Avisos Legales
Opinión

Y luego nos preguntamos por qué

Por: Ricardo Candia Cares | Publicado: 26.10.2017
Y luego nos preguntamos por qué | FOTO REFERENCIAL
La desigualdad es una condición que lejos de afectar en algo la convivencia, es una virtud que se enarbola como un logro de vida: «No soy como los otros».

La trampa que montó el sistema para que muy pocos digan esta boca es mía ante la gigantesca estafa de la que hablan los números, la realidad y el sentido común, resultó perfecta.

Confundidos entre el tener y el ser, los habitantes bambolean entre un crédito y un préstamo. Importantes sectores se vanaglorian de ser de clase media abjurando de su carácter de trabajador explotado y abusado en sus derechos, lo que parece no importar mientras se tenga acceso al endeudamiento eterno, al último smartphone, al auto, a la antena parabólica y al mall.

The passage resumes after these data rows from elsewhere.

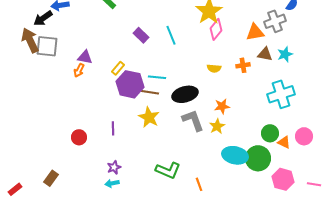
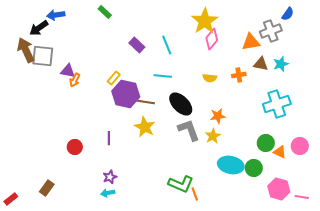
purple triangle: (85, 57) -> (68, 71), moved
cyan line: (157, 77) -> (163, 76), moved
black ellipse: (185, 94) -> (181, 104), turned 60
green circle: (258, 158) -> (254, 168), size x0.7
green L-shape: (168, 170) -> (181, 184), moved
pink line: (314, 184) -> (302, 197), moved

En cuatro decenios se afirmó un estilo de vida que pocos quieren cambiar y quizás ese miedo al cambio es el que impulsa al silencio cómplice, a la admiración por el poderoso, a la comprensión del poder como fin en sí, a la glorificación del dinero a como dé lugar.

Ser como ellos, es la consigna.

Ahí triunfó la dictadura: instaló la sensación de que esta vida es la mejor de las posibles. Y la única. Naturalizó una cultura miserable como el mejor de los mundos.

Y el país de deudores pasó a ser la gloria planetaria de la clase media, esa especie de pre paraíso en el que cada uno puede ser, si se lo propone, lo que quiere aparentar. La desigualdad es una condición que lejos de afectar en algo la convivencia, es una virtud que se enarbola como un logro de vida: «No soy como los otros».

Así, pasar la vida entre aprietos económicos que se resuelven por medios de las deudas eternas, se transformó en una manera de ser feliz.

O quizás más importante aún, en una forma de ser.

Haga un ejercicio: vaya a un banco y pida un crédito sin aparecer en algún rol como deudor. Lo echarán a patadas. Solo existe si debe.

Debo, luego existo.

Para el ciudadano  promedio resulta del todo lógico el que se pague por la educación y la salud, por las carreteras, por pasar al baño y por pararse a mirar el mar.

Y resulta normal el abuso que las autoridades cometen en contra de le gente castigada.

Ponga usted este ejemplo: el Metro se detiene en plena hora punta. Deja a miles de asardinados pasajeros en medio del túnel. Cada una de esas personas perderá su ya caro pasaje, quedará sin poder llegar a la hora a su trabajo y, luego de combinar buses, colectivos, taxis, perderá una hora de su vida en un ir y venir que no ofrece alternativas, salvo explicaciones que no resuelven nada.

Y todo en el más trágico silencio. Ni un reclamo, ninguna conducta de protesta, ningún grito, ni espontanea demostración de la ira necesaria y contenida.

Como si el abuso fuera parte del trato. Y la impunidad de los responsables, un derecho inalienable.

Se ha instalado en esta cultura miserable el convencimiento de que luchar por derechos es una manera de sinvergüenzura asociada a los vagos, indios y comunistas.

Resulta sospechoso aquel que exige del Estado o del privado el cumplimiento de algún derecho humano que no luzca su precio en la etiqueta.

Las calles no dan abasto. Las universidades estafan de por vida a sus clientes y a los padres de estos. Las escuelas se sostienen de milagro. Los lagos y canales se pudren. El mar es de un puñado de codiciosos. La policía y los militares se roban el erario a cacho visto. Casi no existen diarios. La televisión es la suma de lo picante. La adoración por el último celular es la esencia del propósito. Se regala el cobre y todo lo demás. Las habitaciones se achican. Se destruyen los barrios. Se pudren las poblaciones. Los políticos sinvergüenzas sobreviven a la acusación de cualquier cosa. Robar es un mérito de vivo. Mentir es una costumbre cruzada.

En ese horizonte espantoso de vez en cuando revienta el rezongo de algunos que ponen el dedo en una que otra de las innumerables llagas por las que supura una sociedad repodrida hasta la madre.

Y con un afán digno de encomio los más conscientes y aguerridos hacen esfuerzos por sacar de la inercia a la víctima de esta cultura que lo mantiene despostado, aunque con la cara llena de risa y con tarjeta de crédito.

Pero no. No se llega muy lejos. En breve los vivos se dan cuenta que esa energía debe tener un dueño y se la apropian.

Ya vamos para un par de generaciones que seguirá creyendo en ellos, aferrados a su ejemplo como de una fe.

Y luego nos preguntamos por qué un ser humano abyecto como Piñera puede llegar a ser presidente.